REEMERGENCE
Three years ago if you would have told me that I was going to go through one of the most difficult stretches that I could imagine and when I came out on the other side I would create a portrait that I would call Reemergence, I would have had a lot of things to say.
Three years ago, I would have imagined something grand, like Aphrodite rising up out of the ocean standing in a opalescent seashell with waves crashing in the background. Or a phoenix swirling up out of the ashes, feathers outstretched and meticulously retouched. Whatever it was, I would have sure that my reemergence portrait would have been dramatic. Complex. So incredibly artistic. My best work ever.
I also would have told you at the time of my reemergence, whatever I was emerging from would be completely and totally over.
I could not have been more incorrect on either account.
So here’s my first in an upcoming series of reemergence self portraits. It is not grand. In fact, it is not even in focus. The wireless connection between my camera and my phone kept failing, and I could get the camera to focus or remote trigger. But here's the thing, I took it.
I made it into my "pop up" studio in its temporary, amazing location. I made it in.
I took the time to start this self portrait project even though I wasn't wearing any make up. I think I brushed my hair that day. I am pretty darn sure I brushed my teeth.
I’m giving myself a lot of grace in this new beginning. That’s really the truest reemergence. I’ve certainly been through a lot as any parent that has experienced an illness of their child can tell you. I’m learning how to live with and manage chronic stressors. I am learning how to once again find my path forward.

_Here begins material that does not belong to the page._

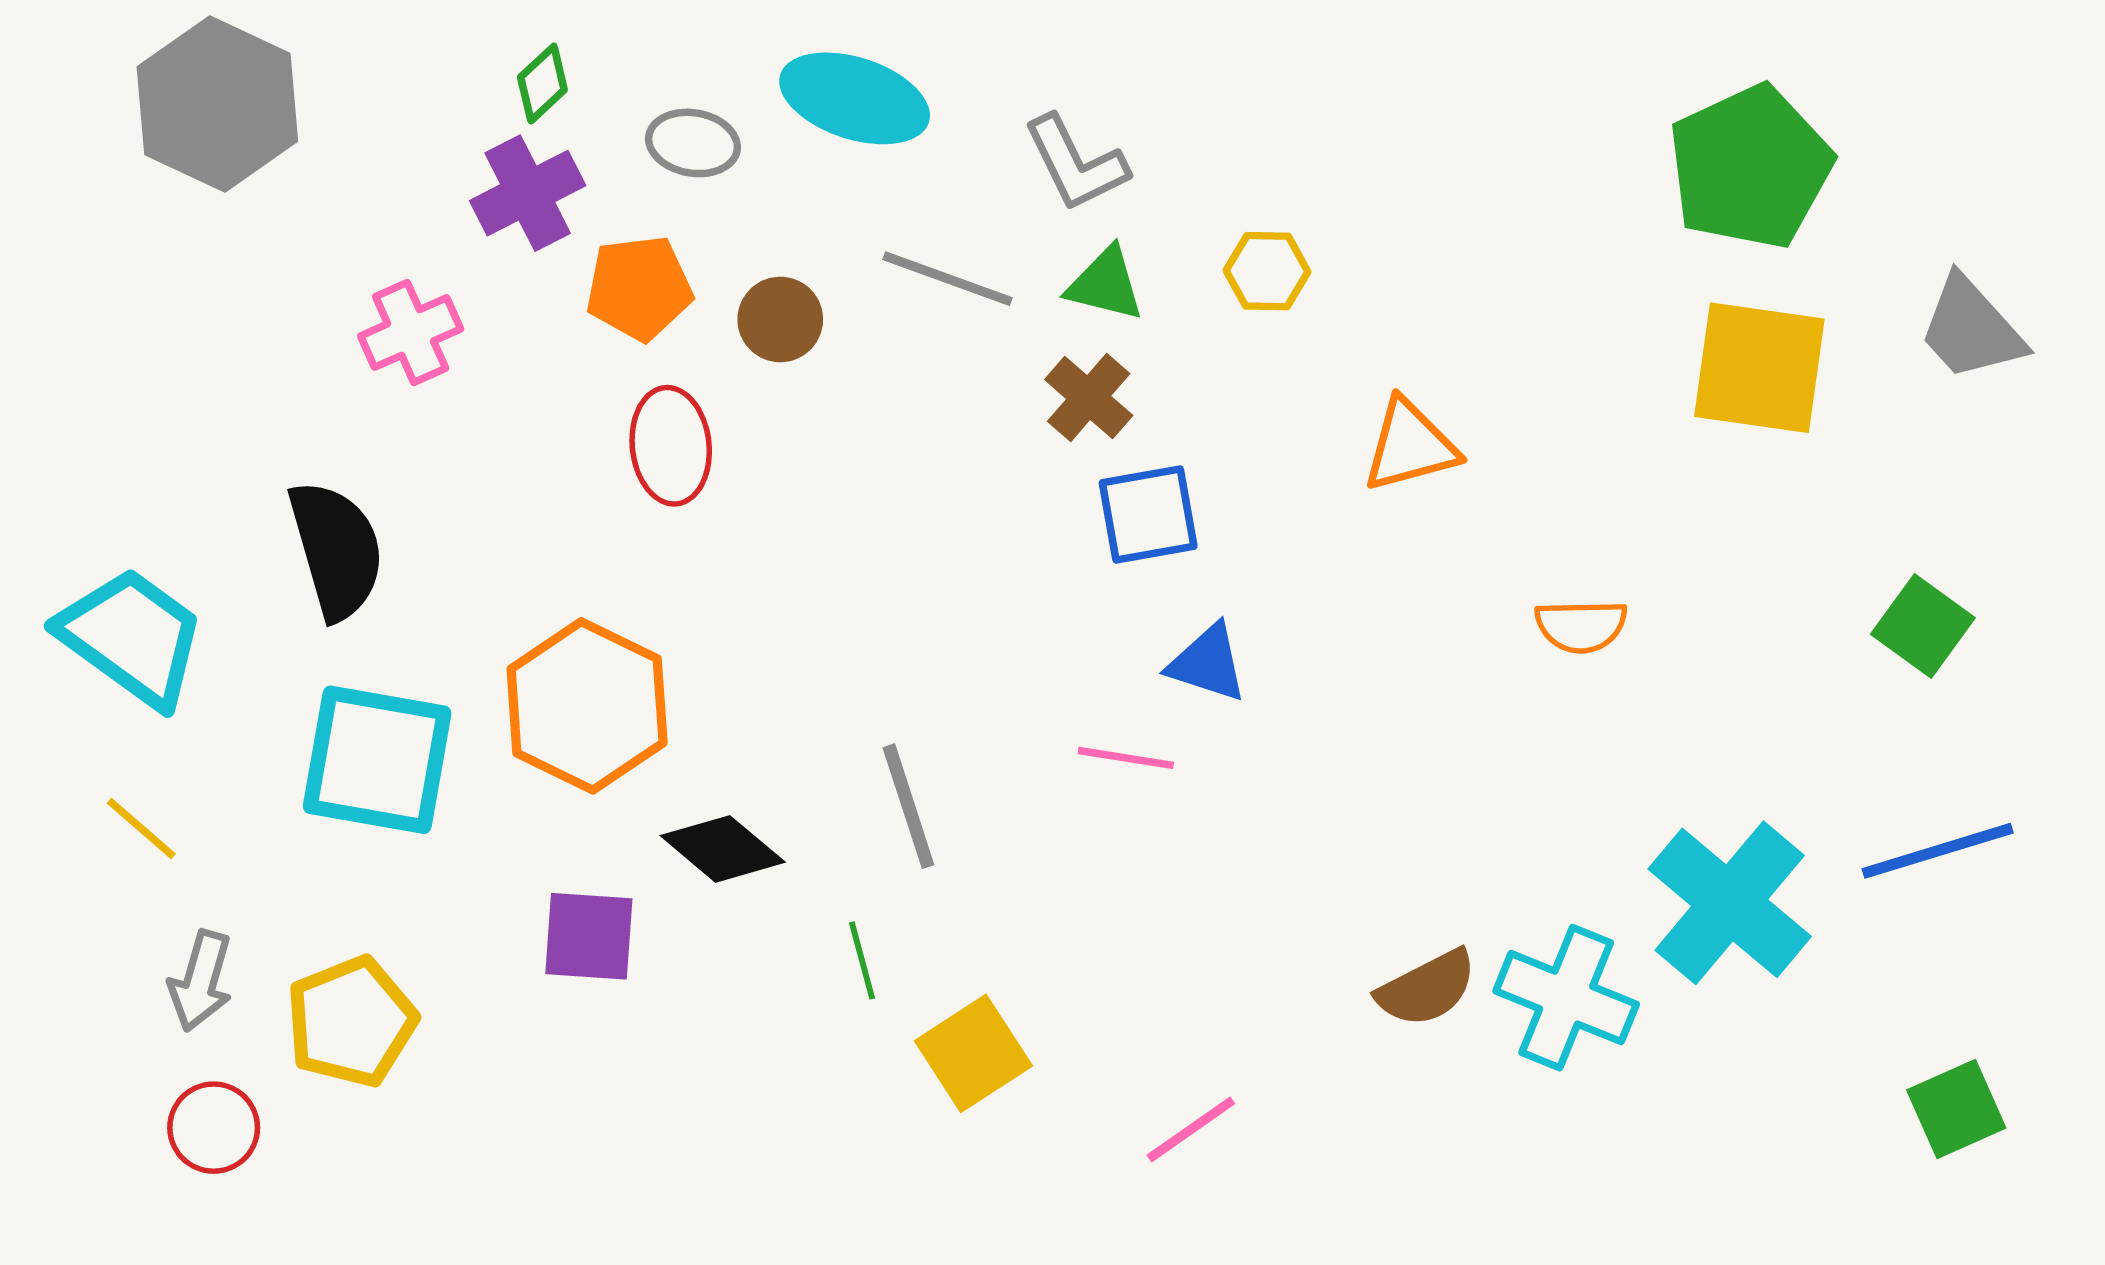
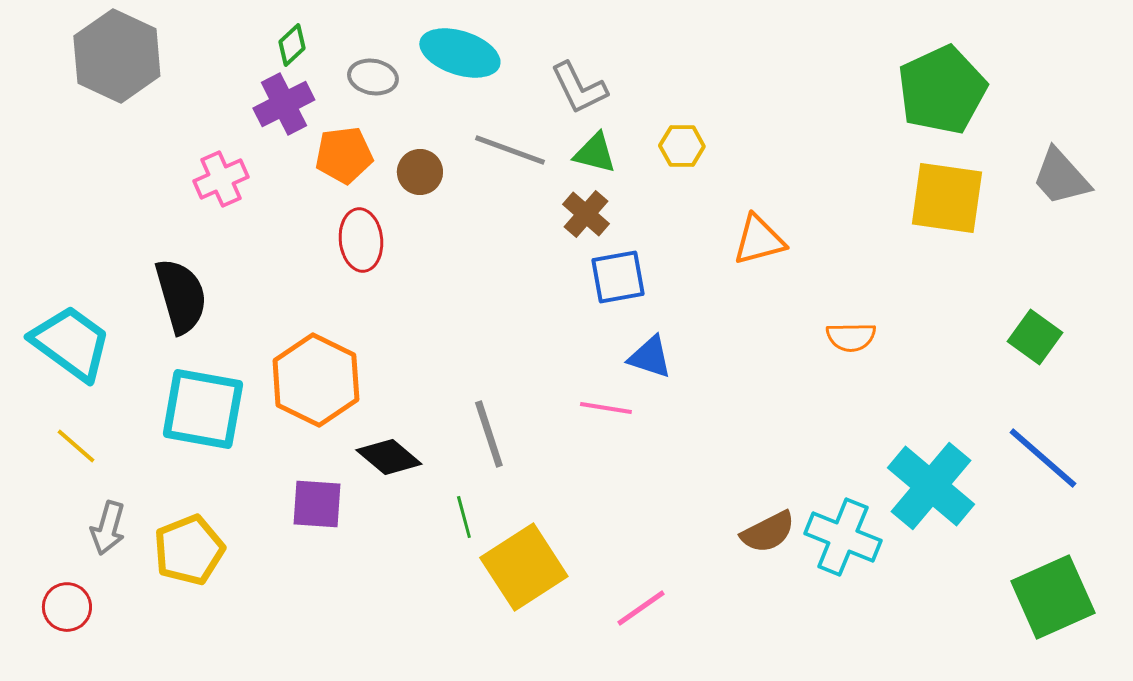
blue line: (1938, 851) -> (1043, 458), turned 58
yellow square: (973, 1053) -> (524, 567), size x1.4
green square: (1956, 1109) -> (1053, 597), size x1.6
red circle: (214, 1128) -> (67, 607), moved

I’m surprised to find that my love of lighting and my ability to listen deeply to the stories that others share have intensified as I traveled through these years of crisis. I’m not coming out of any of this the same person that I was when I went in, and despite the many parts that still feel broken, I am strong, I am confident, and I am ready to be seen.
My self portrait series will only improve... because photography is a progress and an opportunity for self growth not just the click of the shutter. But I am transforming just as much as my work. I have every reason to celebrate both of these changes.
I have many pieces to pick up and put back together along the way. I feel as grainy and as out of focus as this portrait, but I am back in the studio and my heart and soul could not be happier. Thank you for your ongoing patience and support as I rebuild and move forward.
With all my love,
Michelle Massey Barnes
6 Comments
May 7, 2022, 2:32:58 PM
Debbie Mast - Sometimes our expertise in an area makes us focus on what we missed rather than what is so right! So let me weigh in as one of the “point and shoot” people who don’t know squat about proper lighting etc- I love this photo. I see my dear friend with her killer smile and inner strength that says you may knock me down but don’t think I’ll ever stay there. I see a woman refueling thru her passion to create beauty. I see self love and determination in action and I can only say- if the beginning is this good I can’t wait to see what’s next. Much love Debbie
May 6, 2022, 11:42:47 PM
Tommie Moss - Your a beautiful soul
May 5, 2022, 7:11:31 PM
Diana Kardia - Michelle, The incredible grace in this brought me to tears, bringing remembrance of hope to what has been a hard and yet still worthy day. Thank you for all that you are, and all that you share in this way. Sending love.
May 5, 2022, 8:36:52 AM
Lisa Obrecht - Love these pictures they speak from the heart (yours) to the heart ( mine). They speak volumes and are perfectly beautiful. Hugs dear one.
May 4, 2022, 10:47:55 PM
Amy Nash - I hear you. I see you. I love you. Keep sharing the journey. May you continue to be carried by grace, and may you always find your way back home. ♥️
May 4, 2022, 10:36:55 PM
Meredith - So wonderful. Beautiful writing. Beautiful portrait.